Inspirational choice: Fluffy (2003) by Simone Lia (Cabanon Press) Cover design by Billy Kiosoglou of Brighten The Corners
Manchester, 2003. A friend of mine buys a copy of Fluffy by Simone Lia from Magma, a lovely little book and magazine shop, the kind that sells obscure design magazines and silkscreened wrapping paper. We sit in the bar next door and read it, devour it. I love it. I pop back and pick up a copy for myself along with a tiny Tom Gauld comic. At the time Simone and Tom were self publishing under the name Cabanon Press and they were amongst the first indie comics I’d seen. In the ’90s I had a brief spell of buying comics, digging through long boxes. But the comic shops I’d visited were full of middle aged men arguing with small boys, judging you harshly on your purchases. I knew I would have to work hard to impress these people, so instead I just never went back. But this was different, these books Simone and Tom were putting out had a design aesthetic that fit perfectly with the trendy little boutiques, bookshops and galleries that stocked them. Stripped back colour pallet, uncluttered cover with beautiful flat bold drawing and well considered prominent type setting, classic design of the early ’00s. Perhaps they were responsible for widening the audience of comic readership here in the UK beyond that of the comic shop regulars? I think so. They inspired me to start looking at alternative and indie publishers. And although it was a few years before I’d start drawing my own, the seed was planted.
Fluffy is a gentle story of a bunny experiencing an identity crisis. It’s also about parenthood, childhood, dating, all sorts of things. It’s really great.
Aesthetic choice: Fante Bukowski Two (2017) by Noah Van Sciver (Fantagraphics) Cover design by Keeli McCarthy
I love this cover, it’s a genius bit of design. A perfect parody of Charles Bukowski and John Fante’s books published by Black Sparrow Press (the incompetent poet protagonist of Noah’s comic sets out to make himself a kind of modern day version of these writers, with hilarious consequence). Noah is a brilliant cartoonist but for the purpose of this piece the props must all go to Keeli McCarthy, designer for Fantagraphics. It’s not just the cover image, it’s the whole package, the small details. The paper-stock choice, fake removed sticker residue on the back cover alongside a Borders bookshop-esque barcode, fake penciled in price on the inside cover. Details that make it really seem like a second-hand Black Sparrow book, maybe one you picked up in a used bookstore in San Francisco. So clever, such a joy to see.
I don’t often see book designers in this field get mentioned, usually only when it’s a bad design choice, to get moaned about. And often cartoonists are left to design our own covers. This isn’t always a great idea, being able to draw and tell sequential stories is a million miles from choosing a single image to represent a whole story. Plus there’s design considerations, font choices.
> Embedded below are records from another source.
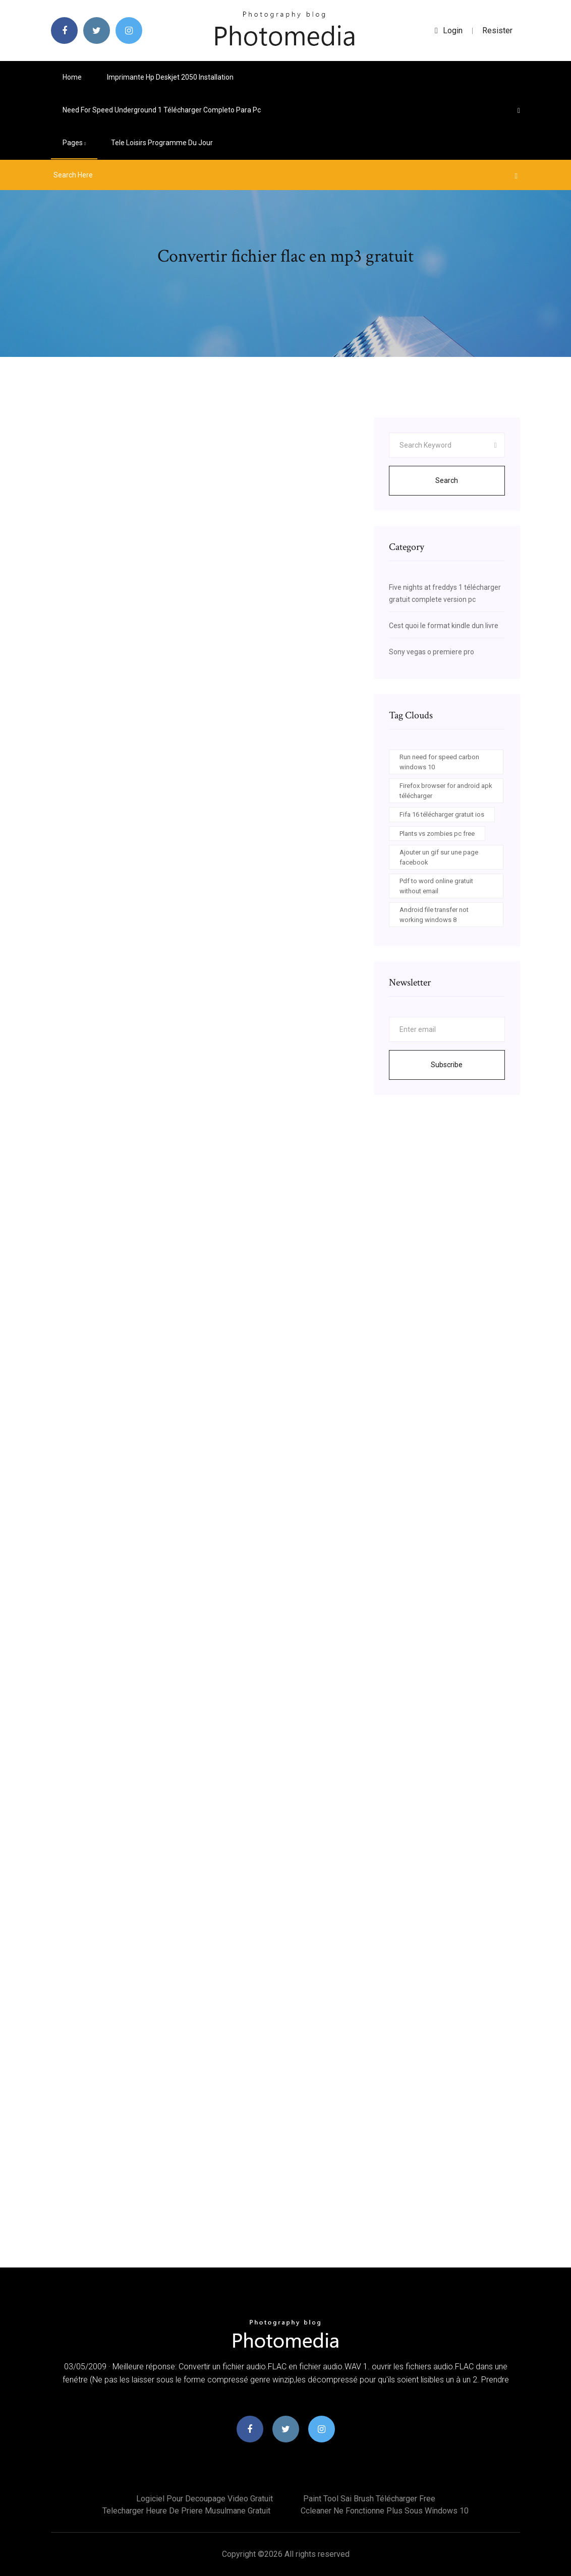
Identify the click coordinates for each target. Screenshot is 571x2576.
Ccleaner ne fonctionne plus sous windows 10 (385, 2511)
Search (446, 480)
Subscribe (447, 1065)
In the hands of a good designer a book just sings. Do look at Keeli’s other work for Fantagraphics, some really lovely books.
Nostalgic choice: In The Night Kitchen (1970) by Maurice Sendak (Bodley Head)
Childhood favourite of mine. I adore Sendak’s chunky clumpy style on this one and the muted, moonlit, night-time pallet. So very flat and beautiful. When I’ve talked about this book before, people have questioned whether it was a comic or not. I’m not sure why, it’s obviously a comic to me… panel boarders and captions and word balloons and sequential art equals comic, right? It wasn’t until I was an adult that I discovered Winsor McCay’s Little Nemo and also Dream of the Rarebit Fiend, on which this book obviously paid homage. So shout-out to McCay too.